By now many organisations have realised and accepted that the POPIA (Protection of Personal Information Act) is a continuous data privacy protection and compliance journey instead of a mere tick box exercise.

As the public and customers become more privacy-savvy, data subject access requests are on the rise. Customers want to know what information brands hold of them, what they have consented to and how their data is being managed. The rise of privacy centres on website portals is just one example of how companies are responding to give customers and users more transparency and control.

Processes for responding to such requests are a focus point – however, the focus should rather be on how to leverage this as an opportunity to build trust with customers and make privacy central to your brand’s value proposition.  

The legislation that guides data subject participation

To understand data subject access requests in South Africa, organisations need to consider another piece of parallel legislation to POPIA, namely the Promotion of Access to Information Act (PAIA).

PAIA predates POPIA and has been a part of the legislative landscape since 2002. As explained by Adv. Pansy Tlakula in the PAIA Guide foreword: “The aim of PAIA is to foster a culture of transparency and accountability in public and private bodies. It does that by giving effect to the right of access to information and actively promoting a society in which the people of South Africa have effective access to information to enable them to more fully exercise and protect all of their rights and also to realise South Africa’s goals of an open and participatory democracy.”

Even though PAIA’s application is appropriately broad, and includes a broad spectrum of information, it intersects with POPIA in its aim to uphold transparency and the right of access to personal information using the mechanisms set out in the PAIA manual.

How should an organisation approach data subject access requests?

Under Section 23 of POPIA, a data subject has the right to request information from a responsible party by means of a data subject access request. For example, such a request can be submitted to the responsible party to determine whether the responsible party holds personal information about the data subject.

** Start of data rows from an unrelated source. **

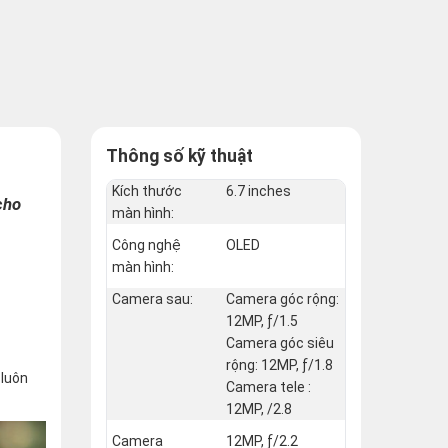
Thông số kỹ thuật
Kích thước
6.7 inches
cho
màn hình:
Công nghệ
OLED
màn hình:
Camera sau:
Camera góc rộng:
12MP, ƒ/1.5
Camera góc siêu
rộng: 12MP, ƒ/1.8
 luôn
Camera tele :
12MP, /2.8
Camera
12MP, ƒ/2.2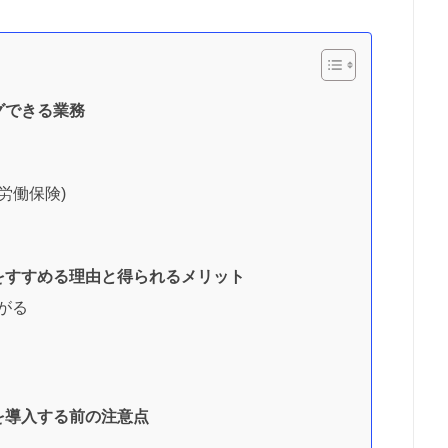
グできる業務
労働保険)
をすすめる理由と得られるメリット
がる
を導入する前の注意点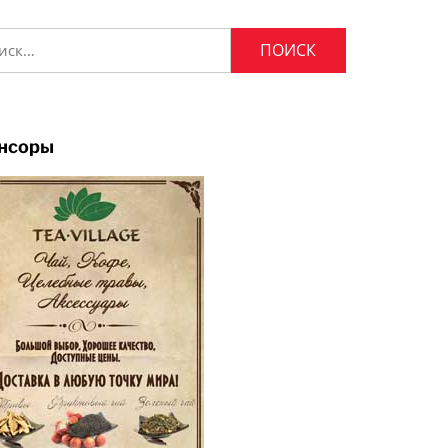
и:
нсоры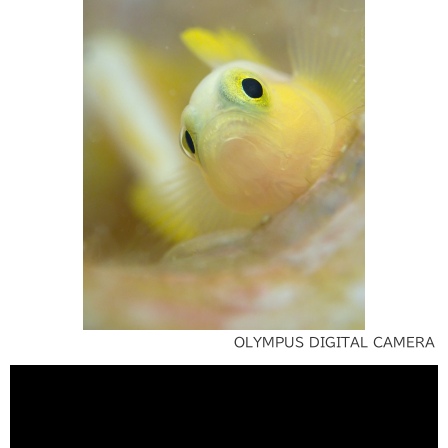
OLYMPUS DIGITAL CAMERA
天気予報は雨。木工作業ができないと思ったのでダイビン
グに行くことに。石垣島では2017.10月以来の実に1年半
ぶりとなりました。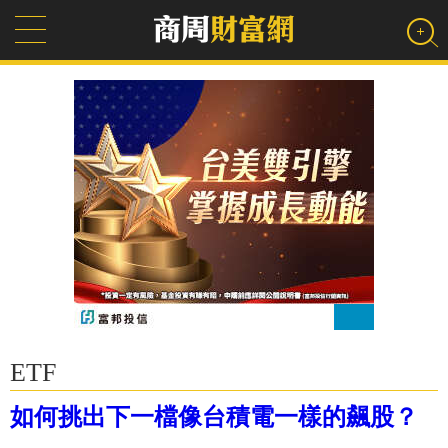
ETF
如何挑出下一檔像台積電一樣的飆股？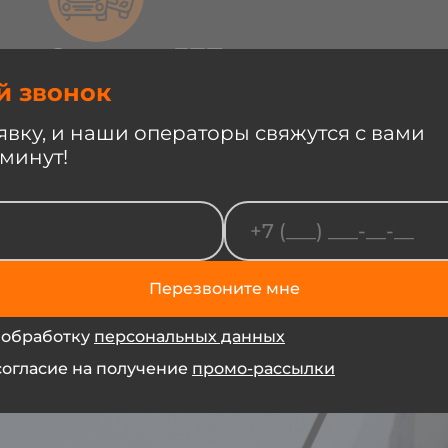
Скрытые ДТП
На вторичном рынке есть авто с
й звонок
износом или угоном, со
скрученным пробегом и после
явку, и наши операторы свяжутся с вами
серьёзных ДТП. Проверить
 минут!
честность продавца — большое
везение.
Перезвоните мне
 обработку
персональных данных
согласие на получение
промо-рассылки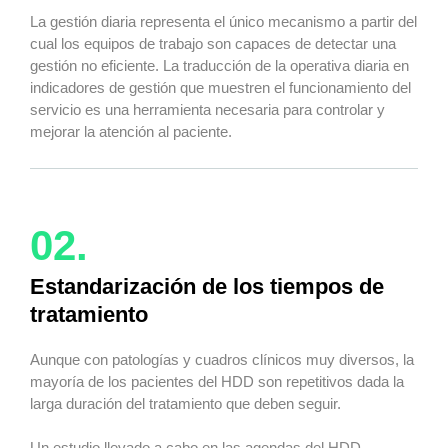
La gestión diaria representa el único mecanismo a partir del
cual los equipos de trabajo son capaces de detectar una
gestión no eficiente. La traducción de la operativa diaria en
indicadores de gestión que muestren el funcionamiento del
servicio es una herramienta necesaria para controlar y
mejorar la atención al paciente.
02.
Estandarización de los tiempos de
tratamiento
Aunque con patologías y cuadros clínicos muy diversos, la
mayoría de los pacientes del HDD son repetitivos dada la
larga duración del tratamiento que deben seguir.
Un estudio llevado a cabo en las agendas del HDD,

We often talk about POPIA Greenhouse Factors. While the ultimate objective is to establish compliance with the provisions of POPIA, giving attention to these Greenhouse Factors is cardinal foundation laying work as it cultivates accepted behaviour within an organisation that will purposefully lead to good privacy-first behaviour within a legal framework.

Two of these factors include a centralised system and proactively communicating with data subjects.

1. Do not underestimate the value of a centralised system

Just as critical as the legality of complying with a data subject access request, is a centralised system that underpins the processing and record-keeping of personal information. As change managers in a data privacy era, our focus remains on helping organisations to not only cultivate behaviour that secures personal information and sensitive data, but also to optimise behaviour for record-keeping and retrieval.

Gone are the days of stationary, excel-based ‘systems’. Information that is correctly indexed on a secure system, such as a cloud-based CRM linked to online forms, instead of fragmented on various personal drives or Excel sheets, takes care of two birds with one stone and offers Information Officers with enough control via automation and form completion notifications to keep track of access requests. The risk of missing an access request comes with consequences, and so a proper system is essential.

2. Seize every opportunity to engage with data subjects transparently

Seize the opportunity to act with transparency and to respect personal and organisational data. Ideally an organisation should create opportunities to reach out to data subjects and present them with the opportunity to update or correct their personal information in an online ‘preference centre’. What the organisation has done right here is to eliminate a future reactive response to an aggravated customer wishing to access or amend his or her data, and to terminate the relationship with the brand. This process not only shows an organisation’s premeditated commitment to protecting the customer, but also strengthens the existing relationship and ultimately builds trust.

Pre-empting opportunities for data subject participation is only one of the ways that allows organisations to meaningfully engage and operate as compliant juristic citizens. There has never been a better time for organisations to be well-versed in the existing data privacy legislation while translating legal obligations into practical implementations.